The task:
Return, from the listing below, each line where the word "click" appears.
========
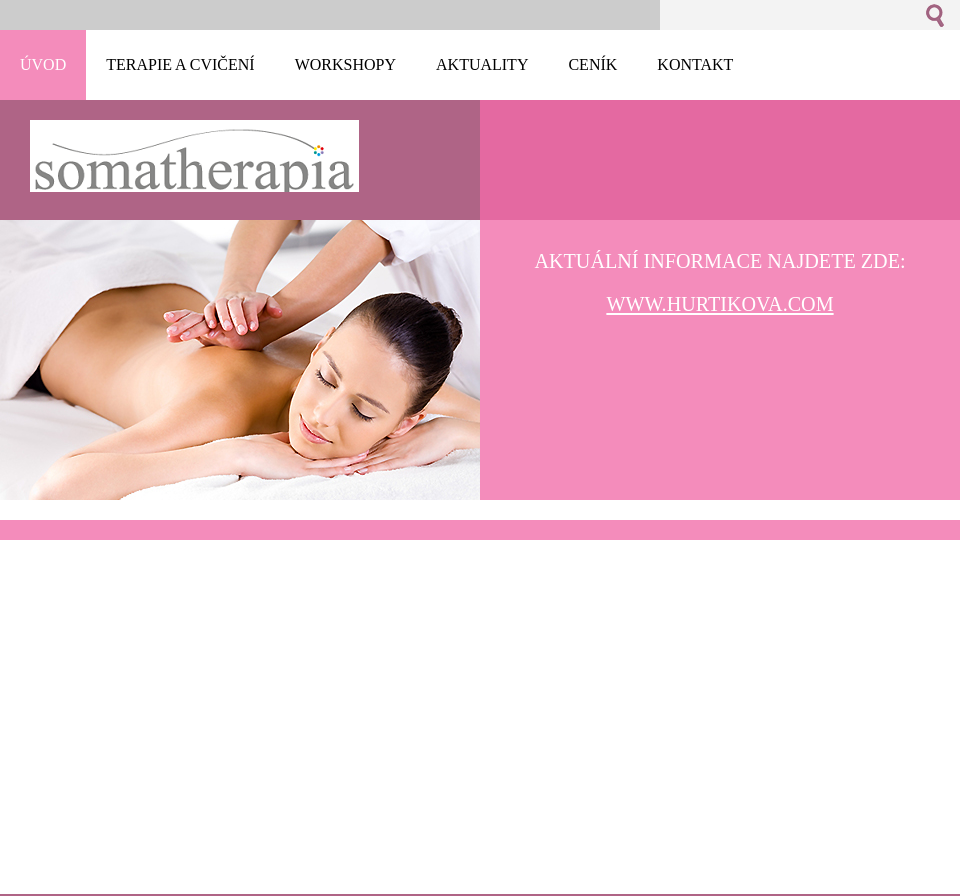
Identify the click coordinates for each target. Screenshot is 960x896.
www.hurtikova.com (719, 304)
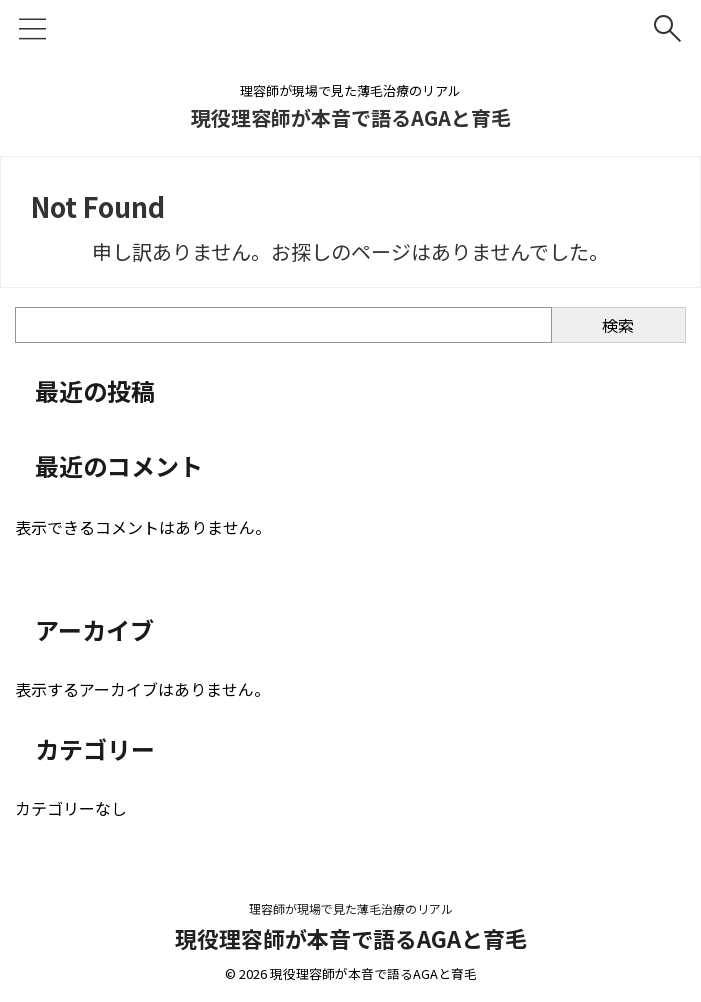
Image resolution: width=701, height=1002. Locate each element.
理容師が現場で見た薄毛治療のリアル (351, 908)
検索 (618, 325)
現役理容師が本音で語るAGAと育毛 (351, 117)
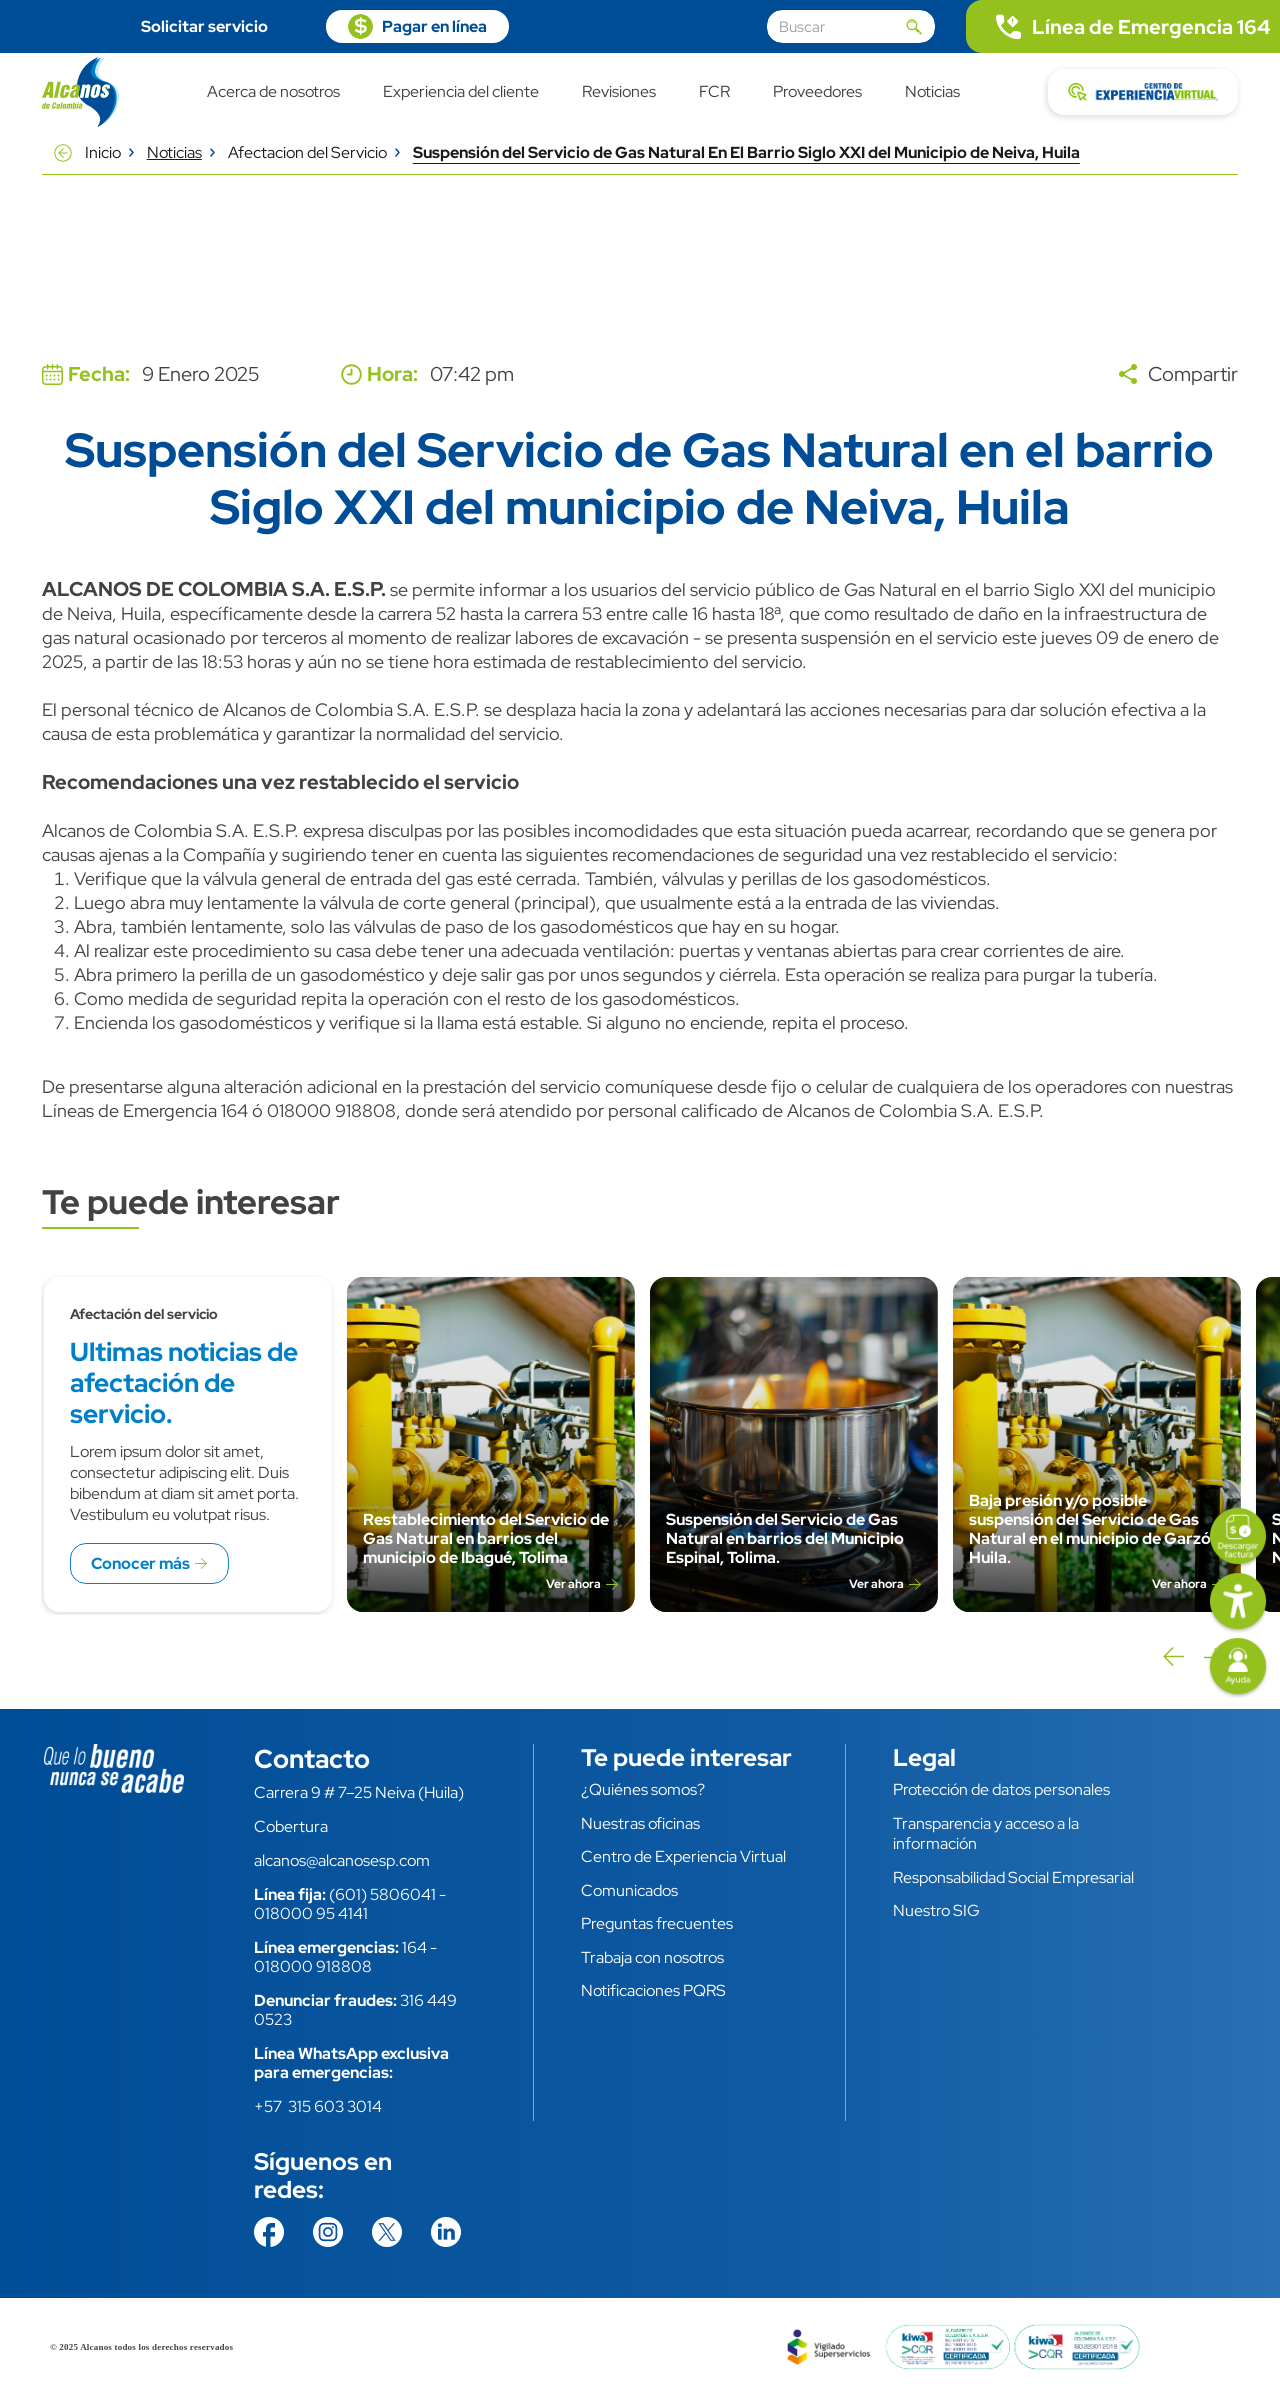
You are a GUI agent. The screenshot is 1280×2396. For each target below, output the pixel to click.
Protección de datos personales (1001, 1789)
========
Answer section:
Identify the click coordinates for each target. Screenshot is 960x896.
You are a GUI agent. The screenshot is 1280×2396. For each target below, output the pixel to click.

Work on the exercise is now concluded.